Then, as a companion piece, she built a "chandelier" out of brightly-colored extension cords and wires. It weighed a couple of hundred pounds and when she mentioned she'd spent over four hundred dollars on cords for it (apparently the pretty-colored ones are more expensive) I was amazed. I think she took my amazement for "I can't believe you spent four hundred bucks on that piece of crap!" but it was meant more like "I can't believe you spent four hundred bucks on extension cords! I didn't think that was even possible!" Also "I can't believe you spent four hundred bucks on a single work of art, since I thought paying a hundred and thirty for a panel to paint on was insane!"

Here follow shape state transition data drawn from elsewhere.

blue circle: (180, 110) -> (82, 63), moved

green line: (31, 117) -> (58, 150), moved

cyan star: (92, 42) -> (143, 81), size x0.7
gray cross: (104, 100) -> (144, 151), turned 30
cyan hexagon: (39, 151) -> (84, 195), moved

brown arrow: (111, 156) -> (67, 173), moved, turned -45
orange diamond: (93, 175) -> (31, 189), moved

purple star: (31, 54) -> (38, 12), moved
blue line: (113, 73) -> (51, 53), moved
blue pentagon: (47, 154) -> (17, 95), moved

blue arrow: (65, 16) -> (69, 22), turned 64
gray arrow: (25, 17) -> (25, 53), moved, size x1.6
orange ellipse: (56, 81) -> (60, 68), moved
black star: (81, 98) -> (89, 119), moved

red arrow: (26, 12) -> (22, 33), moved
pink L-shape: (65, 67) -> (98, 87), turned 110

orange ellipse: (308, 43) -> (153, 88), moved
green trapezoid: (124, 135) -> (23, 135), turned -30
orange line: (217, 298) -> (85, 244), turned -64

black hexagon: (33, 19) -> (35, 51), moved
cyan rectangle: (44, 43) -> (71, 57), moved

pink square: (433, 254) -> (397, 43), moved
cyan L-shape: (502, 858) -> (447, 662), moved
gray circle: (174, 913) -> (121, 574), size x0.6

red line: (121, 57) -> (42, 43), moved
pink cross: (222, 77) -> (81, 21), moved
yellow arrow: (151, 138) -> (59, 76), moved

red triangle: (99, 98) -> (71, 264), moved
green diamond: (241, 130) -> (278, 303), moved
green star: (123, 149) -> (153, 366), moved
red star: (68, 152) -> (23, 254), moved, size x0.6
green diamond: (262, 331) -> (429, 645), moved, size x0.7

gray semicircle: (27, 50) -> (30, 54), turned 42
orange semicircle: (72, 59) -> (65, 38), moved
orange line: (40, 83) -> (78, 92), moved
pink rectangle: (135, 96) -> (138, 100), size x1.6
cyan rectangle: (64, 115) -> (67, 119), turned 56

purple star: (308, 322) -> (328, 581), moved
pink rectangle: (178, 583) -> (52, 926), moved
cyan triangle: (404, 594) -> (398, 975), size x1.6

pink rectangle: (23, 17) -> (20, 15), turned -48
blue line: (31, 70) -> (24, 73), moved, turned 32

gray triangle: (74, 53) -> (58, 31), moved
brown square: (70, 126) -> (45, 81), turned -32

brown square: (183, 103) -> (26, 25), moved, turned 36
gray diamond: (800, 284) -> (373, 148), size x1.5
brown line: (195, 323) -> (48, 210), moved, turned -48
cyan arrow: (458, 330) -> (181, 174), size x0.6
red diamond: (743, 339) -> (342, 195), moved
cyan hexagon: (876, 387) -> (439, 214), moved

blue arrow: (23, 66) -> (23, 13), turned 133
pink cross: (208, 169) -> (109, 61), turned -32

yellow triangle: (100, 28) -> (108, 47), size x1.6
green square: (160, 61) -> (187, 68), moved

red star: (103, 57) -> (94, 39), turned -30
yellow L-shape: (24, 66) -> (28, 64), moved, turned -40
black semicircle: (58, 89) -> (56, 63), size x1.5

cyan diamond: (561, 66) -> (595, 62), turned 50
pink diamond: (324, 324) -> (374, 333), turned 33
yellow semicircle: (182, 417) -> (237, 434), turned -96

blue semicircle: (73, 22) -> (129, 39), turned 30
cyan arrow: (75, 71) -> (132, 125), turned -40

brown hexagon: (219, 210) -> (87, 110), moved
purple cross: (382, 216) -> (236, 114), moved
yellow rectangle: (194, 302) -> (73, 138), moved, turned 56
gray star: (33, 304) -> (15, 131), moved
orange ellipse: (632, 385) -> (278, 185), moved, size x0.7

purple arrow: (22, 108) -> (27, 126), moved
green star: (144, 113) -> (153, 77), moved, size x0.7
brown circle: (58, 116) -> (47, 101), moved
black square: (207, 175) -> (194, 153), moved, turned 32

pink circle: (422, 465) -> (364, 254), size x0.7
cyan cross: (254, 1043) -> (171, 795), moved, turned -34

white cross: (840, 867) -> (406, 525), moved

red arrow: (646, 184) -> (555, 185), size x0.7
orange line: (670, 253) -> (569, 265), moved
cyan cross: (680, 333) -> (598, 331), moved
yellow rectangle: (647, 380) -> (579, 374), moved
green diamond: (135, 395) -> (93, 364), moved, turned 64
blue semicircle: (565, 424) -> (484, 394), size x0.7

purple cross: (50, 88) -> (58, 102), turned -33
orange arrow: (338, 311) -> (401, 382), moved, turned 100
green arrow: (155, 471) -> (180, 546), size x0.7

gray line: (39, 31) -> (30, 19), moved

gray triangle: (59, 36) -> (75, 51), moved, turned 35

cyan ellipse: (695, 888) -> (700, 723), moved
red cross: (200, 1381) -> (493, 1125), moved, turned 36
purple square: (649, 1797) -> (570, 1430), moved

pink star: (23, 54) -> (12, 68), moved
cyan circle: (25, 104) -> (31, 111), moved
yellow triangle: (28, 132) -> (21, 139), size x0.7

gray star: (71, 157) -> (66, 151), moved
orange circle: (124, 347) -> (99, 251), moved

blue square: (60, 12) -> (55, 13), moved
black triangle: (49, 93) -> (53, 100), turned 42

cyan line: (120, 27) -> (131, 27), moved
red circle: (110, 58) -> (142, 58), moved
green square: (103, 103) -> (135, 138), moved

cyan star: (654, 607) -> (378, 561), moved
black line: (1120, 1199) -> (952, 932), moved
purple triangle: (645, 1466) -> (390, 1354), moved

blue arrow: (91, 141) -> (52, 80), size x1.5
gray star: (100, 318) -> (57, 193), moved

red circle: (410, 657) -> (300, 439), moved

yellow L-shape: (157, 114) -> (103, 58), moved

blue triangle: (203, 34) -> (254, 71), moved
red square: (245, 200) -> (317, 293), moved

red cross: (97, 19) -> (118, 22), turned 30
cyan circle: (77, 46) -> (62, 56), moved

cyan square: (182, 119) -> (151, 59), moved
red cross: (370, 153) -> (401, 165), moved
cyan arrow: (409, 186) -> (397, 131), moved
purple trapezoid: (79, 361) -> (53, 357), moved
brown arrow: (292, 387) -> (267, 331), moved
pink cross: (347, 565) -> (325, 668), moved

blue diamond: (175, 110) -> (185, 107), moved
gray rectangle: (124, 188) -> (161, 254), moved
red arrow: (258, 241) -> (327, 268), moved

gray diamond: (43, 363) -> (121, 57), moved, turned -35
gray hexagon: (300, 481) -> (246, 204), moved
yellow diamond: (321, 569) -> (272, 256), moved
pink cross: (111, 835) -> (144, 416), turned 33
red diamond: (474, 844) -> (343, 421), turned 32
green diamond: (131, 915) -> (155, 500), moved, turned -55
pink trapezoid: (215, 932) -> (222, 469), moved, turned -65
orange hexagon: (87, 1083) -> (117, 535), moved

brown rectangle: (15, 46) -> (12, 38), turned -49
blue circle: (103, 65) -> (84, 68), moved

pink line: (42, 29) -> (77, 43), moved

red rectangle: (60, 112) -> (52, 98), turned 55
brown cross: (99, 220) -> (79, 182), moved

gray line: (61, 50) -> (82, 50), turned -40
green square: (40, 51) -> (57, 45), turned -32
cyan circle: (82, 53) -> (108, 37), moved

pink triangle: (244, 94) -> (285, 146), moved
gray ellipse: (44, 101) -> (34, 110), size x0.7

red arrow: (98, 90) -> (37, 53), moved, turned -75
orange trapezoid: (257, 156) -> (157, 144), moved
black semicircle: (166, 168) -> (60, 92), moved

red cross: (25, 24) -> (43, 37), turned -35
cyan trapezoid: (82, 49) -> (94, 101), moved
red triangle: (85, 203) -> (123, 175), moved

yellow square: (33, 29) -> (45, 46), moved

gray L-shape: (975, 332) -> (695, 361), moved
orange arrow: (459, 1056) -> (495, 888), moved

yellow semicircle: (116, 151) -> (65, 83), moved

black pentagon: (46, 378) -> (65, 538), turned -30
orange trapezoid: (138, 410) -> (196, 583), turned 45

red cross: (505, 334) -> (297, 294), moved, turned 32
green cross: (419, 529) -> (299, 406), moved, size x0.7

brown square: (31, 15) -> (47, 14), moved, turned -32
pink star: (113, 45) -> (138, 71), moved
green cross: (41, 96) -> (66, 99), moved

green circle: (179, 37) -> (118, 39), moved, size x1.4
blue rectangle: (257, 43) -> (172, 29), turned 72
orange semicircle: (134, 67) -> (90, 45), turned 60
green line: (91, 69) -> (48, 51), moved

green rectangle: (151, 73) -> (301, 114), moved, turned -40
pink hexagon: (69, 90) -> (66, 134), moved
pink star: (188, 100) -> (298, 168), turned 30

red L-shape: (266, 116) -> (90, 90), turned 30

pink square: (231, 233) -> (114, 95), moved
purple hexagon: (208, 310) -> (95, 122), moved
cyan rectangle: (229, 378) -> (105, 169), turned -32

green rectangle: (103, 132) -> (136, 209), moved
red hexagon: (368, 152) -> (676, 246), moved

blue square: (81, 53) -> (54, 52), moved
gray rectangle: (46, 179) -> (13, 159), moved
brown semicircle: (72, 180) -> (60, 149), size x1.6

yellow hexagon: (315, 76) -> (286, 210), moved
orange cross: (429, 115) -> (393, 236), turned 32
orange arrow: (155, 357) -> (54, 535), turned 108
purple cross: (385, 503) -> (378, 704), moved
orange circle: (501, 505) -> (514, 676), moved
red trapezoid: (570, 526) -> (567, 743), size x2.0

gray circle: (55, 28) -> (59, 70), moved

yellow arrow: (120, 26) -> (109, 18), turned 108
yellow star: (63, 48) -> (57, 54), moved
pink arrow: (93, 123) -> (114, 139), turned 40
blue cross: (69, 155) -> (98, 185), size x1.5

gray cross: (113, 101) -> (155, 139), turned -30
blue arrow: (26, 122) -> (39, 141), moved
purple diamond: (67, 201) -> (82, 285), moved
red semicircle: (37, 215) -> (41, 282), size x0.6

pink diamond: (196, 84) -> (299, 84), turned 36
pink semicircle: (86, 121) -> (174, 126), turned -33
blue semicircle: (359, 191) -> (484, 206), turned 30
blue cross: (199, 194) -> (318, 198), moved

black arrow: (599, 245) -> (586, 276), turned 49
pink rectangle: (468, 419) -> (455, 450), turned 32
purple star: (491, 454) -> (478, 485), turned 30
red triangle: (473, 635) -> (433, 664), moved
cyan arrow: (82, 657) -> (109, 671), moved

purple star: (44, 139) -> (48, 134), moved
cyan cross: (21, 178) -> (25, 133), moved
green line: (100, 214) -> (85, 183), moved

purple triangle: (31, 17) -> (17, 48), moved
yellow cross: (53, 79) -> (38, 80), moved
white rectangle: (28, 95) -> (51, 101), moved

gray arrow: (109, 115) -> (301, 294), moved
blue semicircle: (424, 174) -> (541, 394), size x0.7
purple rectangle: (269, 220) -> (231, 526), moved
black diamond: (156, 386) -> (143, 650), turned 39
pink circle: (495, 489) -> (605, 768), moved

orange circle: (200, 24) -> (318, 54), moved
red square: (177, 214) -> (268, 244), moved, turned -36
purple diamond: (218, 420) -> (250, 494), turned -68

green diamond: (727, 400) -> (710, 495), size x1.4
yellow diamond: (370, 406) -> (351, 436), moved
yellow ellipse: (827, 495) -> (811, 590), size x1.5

Kathryn Nova Williams, 2007

Kathryn in her studio. Actually, that's Stephanie's studio behind her. Photo courtesy Greg Coates.

Chris Rywalt, Kathryn, 2007, oil on illustration board

Kathryn, 2007, oil on illustration board

Kathryn is a very tall, thin woman, with the perfect figure for wearing those elegant, glamorous dress styles I usually only see in the movies. I was so taken by the way she stands -- hip stuck out, back curved in the model slouch -- that after watching her smoke in front of the building during a fire alarm, I went back and painted her. (I'm not sure why I made her blonde.) I gave it to her on our last day.

Stephanie Mora, 2007

Stephanie Mora in her studio. Photo courtesy Greg Coates.

Across from Kathryn was Stephanie Mora. Stephanie is from Venezuela and we had a couple of chats about the weather -- apparently it's not as hot in Venezuela as it is in New York City in the summer despite the fact that the Equator just about runs through the darn place -- but not much beyond that. She made some things with bicycle wheels and maps and shortly before the open studios she went around stenciling "DON'T LOCK YOUR BICYCLE HERE" and "NO CYCLING" on the floors and walls in Spanish.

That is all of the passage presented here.